问题
I have a data for a regression task.
The independent features(X_train
) are scaled with a standard scaler.
Built a Keras sequential model adding hidden layers. Compiled the model.
Then fitting the model with model.fit(X_train_scaled, y_train )
Then I saved the model in a .hdf5
file.
Now how to include the scaling part inside the saved model, so that the same scaling parameters can be applied to unseen test data.
#imported all the libraries for training and evaluating the model
X_train, X_test, y_train, y_test = train_test_split( X, y, test_size=0.3, random_state=42)
sc = StandardScaler()
X_train_scaled = sc.fit_transform(X_train)
X_test_scaled= sc.transform (X_test)
def build_model():
model = keras.Sequential([layers.Dense(64, activation=tf.nn.relu,input_shape=[len(train_dataset.keys())]),
layers.Dense(64, activation=tf.nn.relu),
layers.Dense(1)
])
optimizer = tf.keras.optimizers.RMSprop(0.001)
model.compile(loss='mean_squared_error',
optimizer=optimizer,
metrics=['mean_absolute_error', 'mean_squared_error'])
return model
model = build_model()
EPOCHS=1000
history = model.fit(X_train_scaled, y_train, epochs=EPOCHS,
validation_split = 0.2, verbose=0)
loss, mae, mse = model.evaluate(X_test_scaled, y_test, verbose=0)
回答1:
The standard and efficient way, as per my understanding is, to use Tensorflow Transform. It doesn't essentially mean that we should use entire TFX Pipeline if we have to use TF Transform. TF Transform can be used as a Standalone as well.

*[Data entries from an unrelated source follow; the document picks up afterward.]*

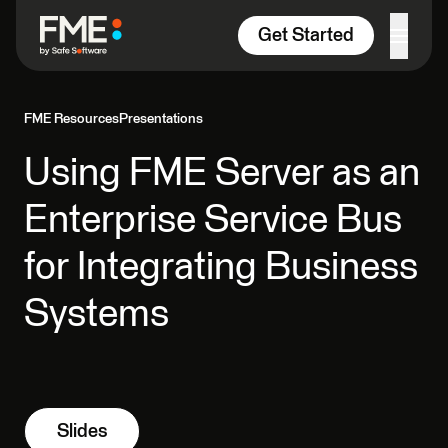
Skip to content
Get Started
FME Resources
Presentations
Using FME Server as an
Enterprise Service Bus
for Integrating Business
Systems
Slides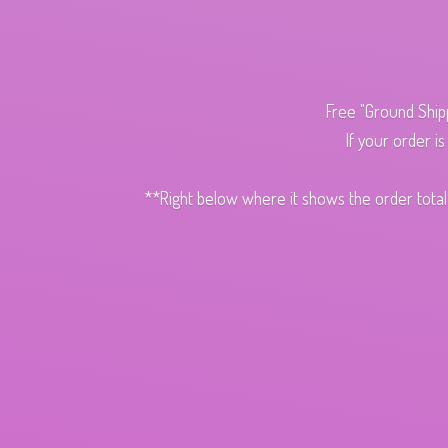
Free "Ground Ship
If your order i
**Right below where it shows the order total,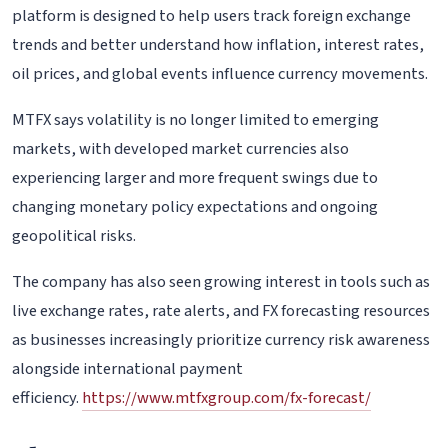
platform is designed to help users track foreign exchange
trends and better understand how inflation, interest rates,
oil prices, and global events influence currency movements.
MTFX says volatility is no longer limited to emerging
markets, with developed market currencies also
experiencing larger and more frequent swings due to
changing monetary policy expectations and ongoing
geopolitical risks.
The company has also seen growing interest in tools such as
live exchange rates, rate alerts, and FX forecasting resources
as businesses increasingly prioritize currency risk awareness
alongside international payment
efficiency.
https://www.mtfxgroup.com/fx-forecast/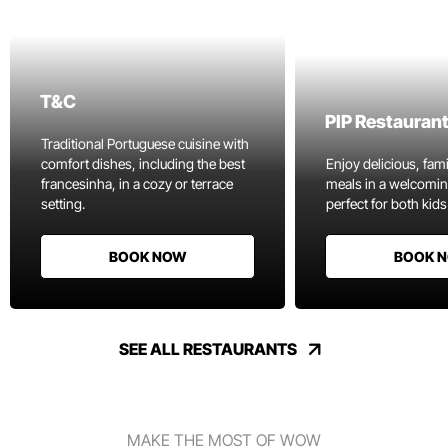
T&C
PIP Restauran
Traditional Portuguese cuisine with
comfort dishes, including the best
Enjoy delicious, fami
francesinha, in a cozy or terrace
meals in a welcomi
setting.
perfect for both kids
BOOK NOW
BOOK 
SEE ALL RESTAURANTS
MAKE THE MOST OF WOW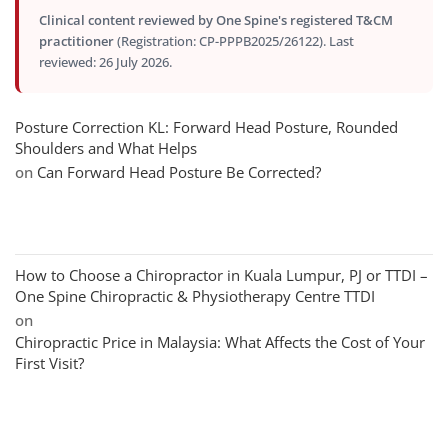
Clinical content reviewed by One Spine's registered T&CM
practitioner
(Registration: CP-PPPB2025/26122). Last
reviewed: 26 July 2026.
Posture Correction KL: Forward Head Posture, Rounded
Shoulders and What Helps
on
Can Forward Head Posture Be Corrected?
How to Choose a Chiropractor in Kuala Lumpur, PJ or TTDI –
One Spine Chiropractic & Physiotherapy Centre TTDI
on
Chiropractic Price in Malaysia: What Affects the Cost of Your
First Visit?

Tensorflow Transform creates a Beam Transormation Graph, which injects these Transformations as Constants in Tensorflow Graph. As these transformations are represented as Constants in the Graph, they will be consistent across Training and Serving. Advantages of that consistency across Training and Serving are
- Eliminates Training-Serving Skew
- Eliminates the need for having code in the Serving System, which improves the latency.
Sample Code for TF Transform is mentioned below:
Code for Importing all the Dependencies:
try:
import tensorflow_transform as tft
import apache_beam as beam
except ImportError:
print('Installing TensorFlow Transform. This will take a minute, ignore the warnings')

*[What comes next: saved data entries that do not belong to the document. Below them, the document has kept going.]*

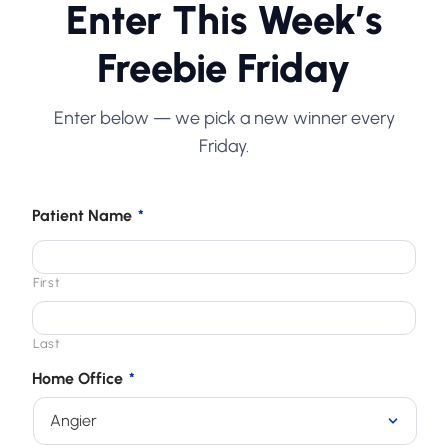
Enter This Week’s
Freebie Friday
Enter below — we pick a new winner every
Friday.
Patient Name
*
First
Last
Home Office
*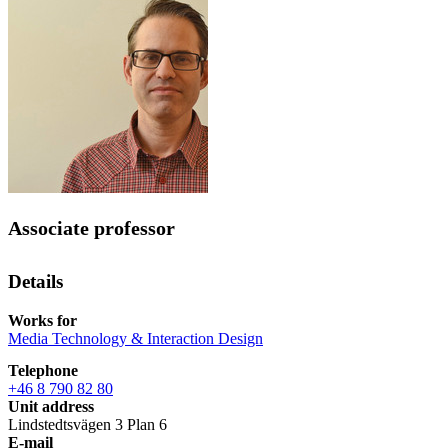
Associate professor
Details
Works for
Media Technology & Interaction Design
Telephone
+46 8 790 82 80
Unit address
Lindstedtsvägen 3 Plan 6
E-mail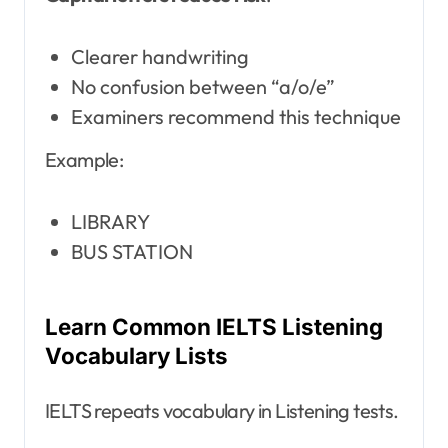
Clearer handwriting
No confusion between “a/o/e”
Examiners recommend this technique
Example:
LIBRARY
BUS STATION
Learn Common IELTS Listening
Vocabulary Lists
IELTS repeats vocabulary in Listening tests.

!pip install -q tensorflow_transform
print('Installing Apache Beam. This will take a minute, ignore the warnings')
!pip install -q apache_beam
import tensorflow_transform as tft
import apache_beam as beam
import tensorflow as tf
import tensorflow_transform.beam as tft_beam
from tensorflow_transform.tf_metadata import dataset_metadata
from tensorflow_transform.tf_metadata import dataset_schema
Below mentioned is the Pre-Processing function where we mention all the Transformations:
def preprocessing_fn(inputs):
"""Preprocess input columns into transformed columns."""

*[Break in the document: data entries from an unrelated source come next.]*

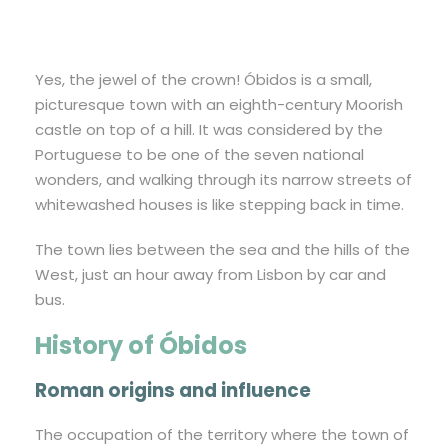
Yes, the jewel of the crown! Óbidos is a small,
picturesque town with an eighth-century Moorish
castle on top of a hill. It was considered by the
Portuguese to be one of the seven national
wonders, and walking through its narrow streets of
whitewashed houses is like stepping back in time.
The town lies between the sea and the hills of the
West, just an hour away from Lisbon by car and
bus.
History of Óbidos
Roman origins and influence
The occupation of the territory where the town of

# Since we are modifying some features and leaving others unchanged, we
# start by setting `outputs` to a copy of `inputs.
outputs = inputs.copy()
# Scale numeric columns to have range [0, 1].
for key in NUMERIC_FEATURE_KEYS:
outputs[key] = tft.scale_to_0_1(outputs[key])
for key in OPTIONAL_NUMERIC_FEATURE_KEYS:
# This is a SparseTensor because it is optional. Here we fill in a default
# value when it is missing.
dense = tf.sparse_to_dense(outputs[key].indices,
[outputs[key].dense_shape[0], 1],
outputs[key].values, default_value=0.)
# Reshaping from a batch of vectors of size 1 to a batch to scalars.
dense = tf.squeeze(dense, axis=1)
outputs[key] = tft.scale_to_0_1(dense)
return outputs
In addition to
tft.scale_to_0_1
You can also use other APIs for Normalization, like
tft.scale_by_min_max, tft.scale_to_z_score
You can refer below mentioned link for the detailed information and for the Tutorial of TF Transform.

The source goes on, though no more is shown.